--- START ---
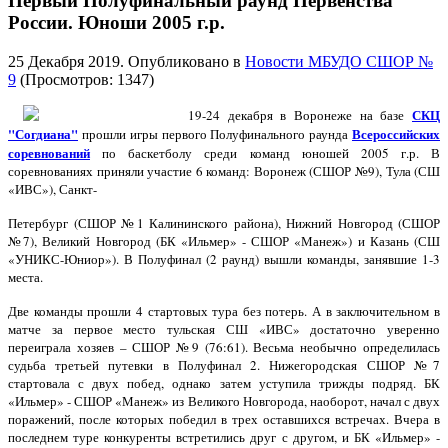
Первый Полуфинальный раунд Первенства
России. Юноши 2005 г.р.
25 Декабря 2019
. Опубликовано в
Новости МБУДО СШОР №
9
(Просмотров: 1347)
СКЦ
19-24 декабря в Воронеже на базе
"Согдиана"
Всероссийских
прошли игры первого Полуфинального раунда
соревнований
по баскетболу среди команд юношей 2005 г.р. В
соревнованиях приняли участие 6 команд: Воронеж (СШОР №9), Тула (СШ
«ИВС»), Санкт-
Петербург (СШОР №1 Калининского района), Нижний Новгород (СШОР
№7), Великий Новгород (БК «Ильмер» - СШОР «Манеж») и Казань (СШ
«УНИКС-Юниор»). В Полуфинал (2 раунд) вышли команды, занявшие 1-3
места.
Две команды прошли 4 стартовых тура без потерь. А в заключительном в
матче за первое место тульская СШ «ИВС» достаточно уверенно
переиграла хозяев – СШОР №9 (76:61). Весьма необычно определилась
судьба третьей путевки в Полуфинал 2. Нижегородская СШОР №7
стартовала с двух побед, однако затем уступила трижды подряд. БК
«Ильмер» - СШОР «Манеж» из Великого Новгорода, наоборот, начал с двух
поражений, после которых победил в трех оставшихся встречах. Вчера в
последнем туре конкуренты встретились друг с другом, и БК «Ильмер» -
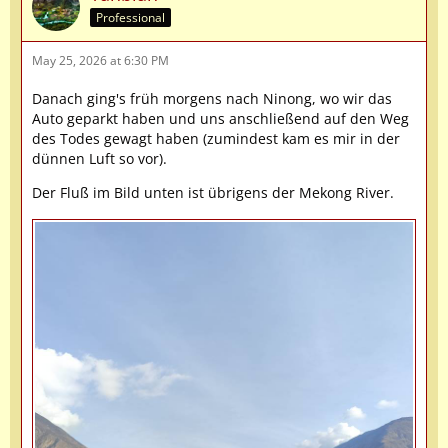
Professional
May 25, 2026 at 6:30 PM
Danach ging's früh morgens nach Ninong, wo wir das
Auto geparkt haben und uns anschließend auf den Weg
des Todes gewagt haben (zumindest kam es mir in der
dünnen Luft so vor).
Der Fluß im Bild unten ist übrigens der Mekong River.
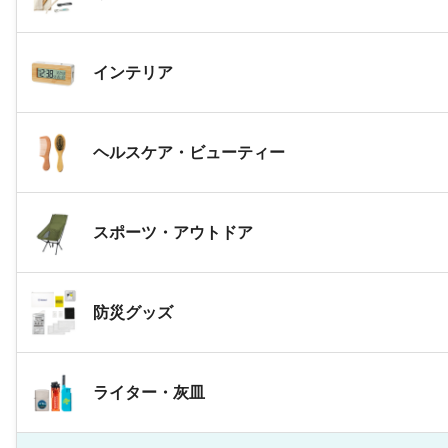
インテリア
ヘルスケア・ビューティー
スポーツ・アウトドア
防災グッズ
ライター・灰皿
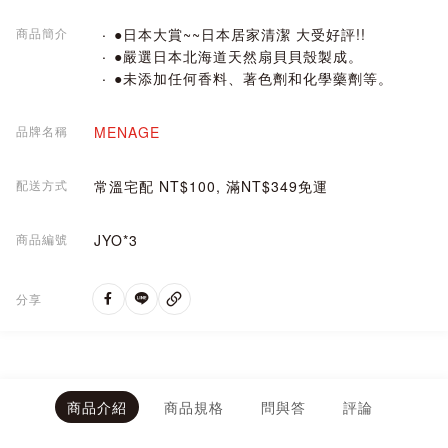
商品簡介
●日本大賞~~日本居家清潔 大受好評!!
●嚴選日本北海道天然扇貝貝殼製成。
●未添加任何香料、著色劑和化學藥劑等。
品牌名稱
MENAGE
配送方式
常溫宅配 NT$100, 滿NT$349免運
商品編號
JYO*3
分享
商品介紹
商品規格
問與答
評論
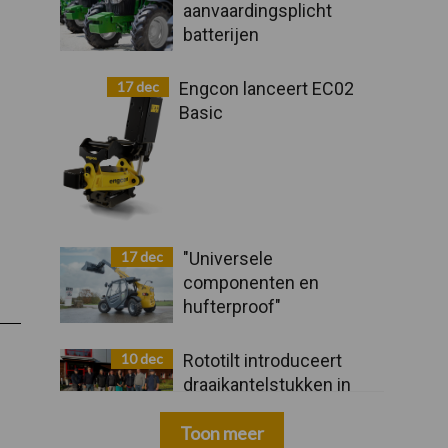
aanvaardingsplicht
batterijen
17 dec
Engcon lanceert EC02
Basic
17 dec
"Universele
componenten en
hufterproof"
10 dec
Rototilt introduceert
draaikantelstukken in
drie nieuwe landen
Toon meer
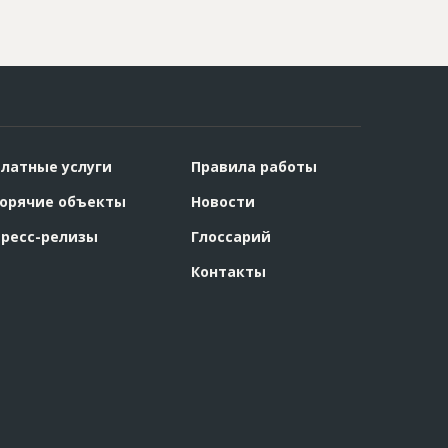
латные услуги
Правила работы
орячие объекты
Новости
ресс-релизы
Глоссарий
Контакты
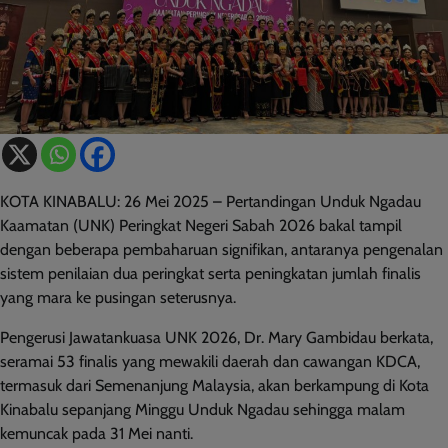
KOTA KINABALU: 26 Mei 2025 – Pertandingan Unduk Ngadau
Kaamatan (UNK) Peringkat Negeri Sabah 2026 bakal tampil
dengan beberapa pembaharuan signifikan, antaranya pengenalan
sistem penilaian dua peringkat serta peningkatan jumlah finalis
yang mara ke pusingan seterusnya.
Pengerusi Jawatankuasa UNK 2026, Dr. Mary Gambidau berkata,
seramai 53 finalis yang mewakili daerah dan cawangan KDCA,
termasuk dari Semenanjung Malaysia, akan berkampung di Kota
Kinabalu sepanjang Minggu Unduk Ngadau sehingga malam
kemuncak pada 31 Mei nanti.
--- END ---
WHAT IS REQUIRED ::
Give back the data exactly, with no images.

THE COMPLETED TASK ::
Первый Полуфинальный раунд Первенства
России. Юноши 2005 г.р.
25 Декабря 2019
. Опубликовано в
Новости МБУДО СШОР №
9
(Просмотров: 1347)
СКЦ
19-24 декабря в Воронеже на базе
"Согдиана"
Всероссийских
прошли игры первого Полуфинального раунда
соревнований
по баскетболу среди команд юношей 2005 г.р. В
соревнованиях приняли участие 6 команд: Воронеж (СШОР №9), Тула (СШ
«ИВС»), Санкт-
Петербург (СШОР №1 Калининского района), Нижний Новгород (СШОР
№7), Великий Новгород (БК «Ильмер» - СШОР «Манеж») и Казань (СШ
«УНИКС-Юниор»). В Полуфинал (2 раунд) вышли команды, занявшие 1-3
места.
Две команды прошли 4 стартовых тура без потерь. А в заключительном в
матче за первое место тульская СШ «ИВС» достаточно уверенно
переиграла хозяев – СШОР №9 (76:61). Весьма необычно определилась
судьба третьей путевки в Полуфинал 2. Нижегородская СШОР №7
стартовала с двух побед, однако затем уступила трижды подряд. БК
«Ильмер» - СШОР «Манеж» из Великого Новгорода, наоборот, начал с двух
поражений, после которых победил в трех оставшихся встречах. Вчера в
последнем туре конкуренты встретились друг с другом, и БК «Ильмер» -
Professional
May 25, 2026 at 6:30 PM
Danach ging's früh morgens nach Ninong, wo wir das
Auto geparkt haben und uns anschließend auf den Weg
des Todes gewagt haben (zumindest kam es mir in der
dünnen Luft so vor).
Der Fluß im Bild unten ist übrigens der Mekong River.
インテリア
ヘルスケア・ビューティー
スポーツ・アウトドア
防災グッズ
ライター・灰皿
商品簡介
●日本大賞~~日本居家清潔 大受好評!!
●嚴選日本北海道天然扇貝貝殼製成。
●未添加任何香料、著色劑和化學藥劑等。
品牌名稱
MENAGE
配送方式
常溫宅配 NT$100, 滿NT$349免運
商品編號
JYO*3
分享
商品介紹
商品規格
問與答
評論
aanvaardingsplicht
batterijen
17 dec
Engcon lanceert EC02
Basic
17 dec
"Universele
componenten en
hufterproof"
10 dec
Rototilt introduceert
draaikantelstukken in
drie nieuwe landen
Toon meer
латные услуги
Правила работы
орячие объекты
Новости
ресс-релизы
Глоссарий
Контакты
KOTA KINABALU: 26 Mei 2025 – Pertandingan Unduk Ngadau
Kaamatan (UNK) Peringkat Negeri Sabah 2026 bakal tampil
dengan beberapa pembaharuan signifikan, antaranya pengenalan
sistem penilaian dua peringkat serta peningkatan jumlah finalis
yang mara ke pusingan seterusnya.
Pengerusi Jawatankuasa UNK 2026, Dr. Mary Gambidau berkata,
seramai 53 finalis yang mewakili daerah dan cawangan KDCA,
termasuk dari Semenanjung Malaysia, akan berkampung di Kota
Kinabalu sepanjang Minggu Unduk Ngadau sehingga malam
kemuncak pada 31 Mei nanti.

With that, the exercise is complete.